Are you sure you actually understand what nicholas actually argued? All nicholas (as well as me) wrote is that your decision making changes completely when you have something on the line. And of course it would! So what are you talking about?


When I say money on the line, it really means your own money on the line. The disaster you refer to is when people trade other people's money for a share of profits but no liability.


"Jobs was good at recognizing when the right time to bet on a technology was. When you are filthy rich, you can turn this talent into a license to print money. When you aren't already rich, it just makes you the average person on HN."

Jobs recognized the right time to bet on the personal computer when he had almost no money, and started Apple. You seem to be inferring Jobs always had a lot of money, which just isn't true.


The conversation was under the hypothetical context of Apple not existing.
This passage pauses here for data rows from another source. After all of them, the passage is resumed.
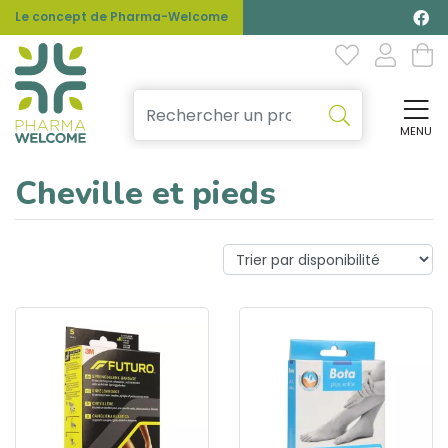
Le concept de Pharma-Welcome
MENU
Affi
Cheville et pieds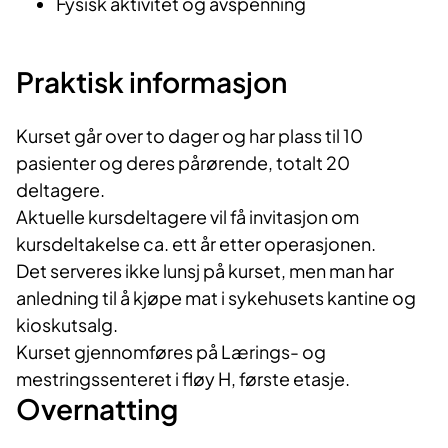
Fysisk aktivitet og avspenning
Praktisk informasjon
Kurset går over to dager og har plass til 10
pasienter og deres pårørende, totalt 20
deltagere.
Aktuelle kursdeltagere vil få invitasjon om
kursdeltakelse ca. ett år etter operasjonen.
Det serveres ikke lunsj på kurset, men man har
anledning til å kjøpe mat i sykehusets kantine og
kioskutsalg.
Kurset gjennomføres på Lærings- og
mestringssenteret i fløy H, første etasje.
Overnatting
Yes but the point is that Apple only existed because Jobs worked to make it exist, despite not having any money of his own.


>The conversation was under the hypothetical context of Apple not existing.
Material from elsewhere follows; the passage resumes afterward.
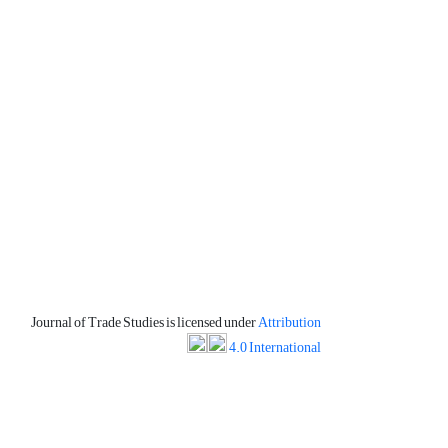
Journal of Trade Studies is licensed under
Attribution
4.0 International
> If Apple had never existed, he wouldn't have had the hundreds of millions dollars that he spent on these endeavors.

Steve jobs was an entrepreneur. He did not had millions of dollars when he started with Apple so he could have also started with something else besides Apple and money would have came along as it did with Apple.

I agree with you there are so many genius people in this world. Not everyone gets to see Jobs like magnitude of success. I guess luck, tireless persuasion of your dreams, target also play part in your success rate


he could have also started with something else besides Apple

Assuming he had a Woz, perhaps. Perhaps he would have found another engineer, or perhaps Woz had a unique combination of skills that really meant Jobs was in the right place at the right time.

Jobs failed in his vision - a lot. Had the Apple II not kept Apple plodding along - remember what Woz said about Jobs's desire to kill it - and some of the strategic investments along the way from outside (Microsoft's investment of $150M when Apple was on the verge of bankruptcy), Apple would be a memory today.

I know that violates the meme on HN and elsewhere that Apple's success is purely the result of Jobs's genius and vision, but that's a rewriting of history.


>Jobs was good at recognizing when the right time to bet on a technology was. When you are filthy rich, you can turn this talent into a license to print money. When you aren't already rich, it just makes you the average person on HN.

Hahahahahaha. Yes.


You can't really tell either way. The road to NEXT and Pixar was through Apple. And I do hear his role in Pixar is often portrayed as being much more than it really was.


Most of what's usually said about Steve Jobs' role in Pixar is a complete myth. It's quite outrageous the level of falsehood when you read about it from those who were there before Pixar was big.

For starters, Steve Jobs didn't invest in the Pixar that you know (the one which makes films), it was a hardware company and it never occured to him to make an animated movie, just sell hardware. It was the people working there that saw the potential for films made 100% with computers.

He didn't even pay much attention to Pixar until after they made the deal with Disney to make Toy Story and critics started saying it was going to be huge. After that the "visionary" took charge and, of course, took all the credit for himself.

You can read more about it in the link below. You aks who Alvy Ray Smith is? Well, one of the cofounders of Pixar and its first Vice President. And by the way, he was the inventor of the Alpha Channel. http://alvyray.com/Pixar/PixarHistoryRevisited.htm


Wow, Alvy sure has an axe to grind. And he tries to sound it objective and talks about himself in 3rd person the whole time.

But he fails so hard on so many things, like the Steve Jobs investment didn't save Pixar rant. He says Steve's money didn't save Pixar and then says that Steve pumped more and more money in until it was actually worth something.

Whatever points he makes that may be valid are completely made suspect by his tone and spiteful attitude.